PROMPT: Repeat exactly, and only, the lines of the entries below from the one with "Шишлюк, Євгеній Геннадійович" through the one with "Kinder + sport – Beach &", both ends included.

DATA SHOWN:
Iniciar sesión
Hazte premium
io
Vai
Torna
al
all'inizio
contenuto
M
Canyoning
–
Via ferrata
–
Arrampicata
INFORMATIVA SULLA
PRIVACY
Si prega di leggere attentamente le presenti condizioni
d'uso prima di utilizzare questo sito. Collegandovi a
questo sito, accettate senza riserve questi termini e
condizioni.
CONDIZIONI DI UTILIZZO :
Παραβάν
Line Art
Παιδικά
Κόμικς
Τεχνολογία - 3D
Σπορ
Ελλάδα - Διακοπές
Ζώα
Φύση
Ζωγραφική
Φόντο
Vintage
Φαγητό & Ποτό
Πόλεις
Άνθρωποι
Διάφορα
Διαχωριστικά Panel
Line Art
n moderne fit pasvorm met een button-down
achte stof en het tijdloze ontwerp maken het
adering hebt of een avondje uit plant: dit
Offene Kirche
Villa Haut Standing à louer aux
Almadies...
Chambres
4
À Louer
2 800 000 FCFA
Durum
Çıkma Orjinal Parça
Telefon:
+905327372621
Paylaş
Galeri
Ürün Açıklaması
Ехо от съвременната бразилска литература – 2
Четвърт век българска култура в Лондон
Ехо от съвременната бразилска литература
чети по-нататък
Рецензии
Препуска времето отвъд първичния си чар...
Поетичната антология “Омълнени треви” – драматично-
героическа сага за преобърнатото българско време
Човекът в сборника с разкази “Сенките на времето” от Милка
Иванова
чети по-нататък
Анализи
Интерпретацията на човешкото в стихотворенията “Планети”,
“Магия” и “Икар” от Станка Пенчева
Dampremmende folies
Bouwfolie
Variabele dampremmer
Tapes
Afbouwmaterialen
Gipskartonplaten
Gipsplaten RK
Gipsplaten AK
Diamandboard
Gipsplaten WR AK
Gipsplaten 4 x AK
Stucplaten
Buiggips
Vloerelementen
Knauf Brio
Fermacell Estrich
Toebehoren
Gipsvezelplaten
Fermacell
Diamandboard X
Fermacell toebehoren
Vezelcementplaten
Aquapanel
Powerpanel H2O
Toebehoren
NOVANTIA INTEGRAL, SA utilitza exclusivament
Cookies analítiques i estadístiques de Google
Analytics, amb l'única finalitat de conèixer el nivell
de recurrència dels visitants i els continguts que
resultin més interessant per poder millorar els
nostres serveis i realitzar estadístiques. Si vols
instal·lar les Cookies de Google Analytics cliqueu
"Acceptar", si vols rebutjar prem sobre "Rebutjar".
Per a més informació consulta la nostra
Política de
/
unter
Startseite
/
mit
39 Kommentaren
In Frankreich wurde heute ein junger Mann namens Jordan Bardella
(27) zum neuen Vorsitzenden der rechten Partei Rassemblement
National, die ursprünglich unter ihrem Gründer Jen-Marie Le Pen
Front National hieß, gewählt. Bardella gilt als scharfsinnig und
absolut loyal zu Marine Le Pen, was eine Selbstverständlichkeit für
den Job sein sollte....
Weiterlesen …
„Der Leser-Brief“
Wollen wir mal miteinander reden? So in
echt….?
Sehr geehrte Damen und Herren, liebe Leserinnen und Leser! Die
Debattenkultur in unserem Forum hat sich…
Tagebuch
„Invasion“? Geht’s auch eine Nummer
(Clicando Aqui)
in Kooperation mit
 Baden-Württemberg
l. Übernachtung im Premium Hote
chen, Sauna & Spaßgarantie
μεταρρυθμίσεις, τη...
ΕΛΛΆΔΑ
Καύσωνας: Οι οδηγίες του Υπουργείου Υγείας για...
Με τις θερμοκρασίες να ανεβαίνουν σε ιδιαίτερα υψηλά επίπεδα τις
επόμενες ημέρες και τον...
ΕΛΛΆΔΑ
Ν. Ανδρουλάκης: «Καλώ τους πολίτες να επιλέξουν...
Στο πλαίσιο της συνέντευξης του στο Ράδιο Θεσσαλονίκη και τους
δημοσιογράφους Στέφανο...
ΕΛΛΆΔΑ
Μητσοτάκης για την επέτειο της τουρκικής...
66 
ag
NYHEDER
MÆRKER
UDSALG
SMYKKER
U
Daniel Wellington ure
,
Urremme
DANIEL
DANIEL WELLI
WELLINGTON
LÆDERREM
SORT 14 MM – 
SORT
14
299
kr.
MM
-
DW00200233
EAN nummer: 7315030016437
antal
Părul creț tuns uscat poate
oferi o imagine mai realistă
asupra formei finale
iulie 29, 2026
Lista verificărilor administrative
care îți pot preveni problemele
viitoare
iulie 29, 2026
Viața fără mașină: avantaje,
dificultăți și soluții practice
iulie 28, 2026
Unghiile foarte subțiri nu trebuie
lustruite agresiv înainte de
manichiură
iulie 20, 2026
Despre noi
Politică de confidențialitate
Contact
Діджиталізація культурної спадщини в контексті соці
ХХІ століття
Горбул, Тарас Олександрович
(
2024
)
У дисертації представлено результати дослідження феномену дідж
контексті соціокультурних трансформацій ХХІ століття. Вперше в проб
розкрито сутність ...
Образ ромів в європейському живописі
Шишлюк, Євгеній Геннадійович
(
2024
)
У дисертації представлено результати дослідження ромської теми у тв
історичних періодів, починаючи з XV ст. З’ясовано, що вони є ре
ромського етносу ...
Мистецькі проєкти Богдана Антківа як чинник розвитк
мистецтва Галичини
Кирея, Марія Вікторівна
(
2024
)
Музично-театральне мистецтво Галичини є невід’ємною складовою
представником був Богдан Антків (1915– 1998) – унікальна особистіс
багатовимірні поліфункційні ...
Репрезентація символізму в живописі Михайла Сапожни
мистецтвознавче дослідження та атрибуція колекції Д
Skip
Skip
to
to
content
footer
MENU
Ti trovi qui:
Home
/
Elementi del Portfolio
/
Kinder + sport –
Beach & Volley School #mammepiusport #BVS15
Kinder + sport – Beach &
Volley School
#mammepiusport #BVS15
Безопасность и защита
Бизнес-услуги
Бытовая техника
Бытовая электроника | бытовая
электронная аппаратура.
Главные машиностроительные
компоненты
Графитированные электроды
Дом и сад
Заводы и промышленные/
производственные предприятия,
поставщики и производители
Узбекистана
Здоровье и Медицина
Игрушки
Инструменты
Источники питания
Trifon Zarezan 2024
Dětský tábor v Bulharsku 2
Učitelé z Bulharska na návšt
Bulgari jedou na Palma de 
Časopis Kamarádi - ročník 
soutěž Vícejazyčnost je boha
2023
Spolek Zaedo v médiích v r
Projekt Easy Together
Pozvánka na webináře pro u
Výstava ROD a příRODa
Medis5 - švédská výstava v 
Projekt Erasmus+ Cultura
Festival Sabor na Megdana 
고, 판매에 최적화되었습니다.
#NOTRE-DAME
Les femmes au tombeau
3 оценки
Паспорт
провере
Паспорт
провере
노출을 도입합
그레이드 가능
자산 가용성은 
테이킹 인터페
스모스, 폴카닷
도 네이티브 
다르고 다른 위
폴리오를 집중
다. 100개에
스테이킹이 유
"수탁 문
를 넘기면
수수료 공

ANSWER TO THIS PROBLEM:
Шишлюк, Євгеній Геннадійович
(
2024
)
У дисертації представлено результати дослідження ромської теми у тв
історичних періодів, починаючи з XV ст. З’ясовано, що вони є ре
ромського етносу ...
Мистецькі проєкти Богдана Антківа як чинник розвитк
мистецтва Галичини
Кирея, Марія Вікторівна
(
2024
)
Музично-театральне мистецтво Галичини є невід’ємною складовою
представником був Богдан Антків (1915– 1998) – унікальна особистіс
багатовимірні поліфункційні ...
Репрезентація символізму в живописі Михайла Сапожни
мистецтвознавче дослідження та атрибуція колекції Д
Skip
Skip
to
to
content
footer
MENU
Ti trovi qui:
Home
/
Elementi del Portfolio
/
Kinder + sport –
Beach & Volley School #mammepiusport #BVS15
Kinder + sport – Beach &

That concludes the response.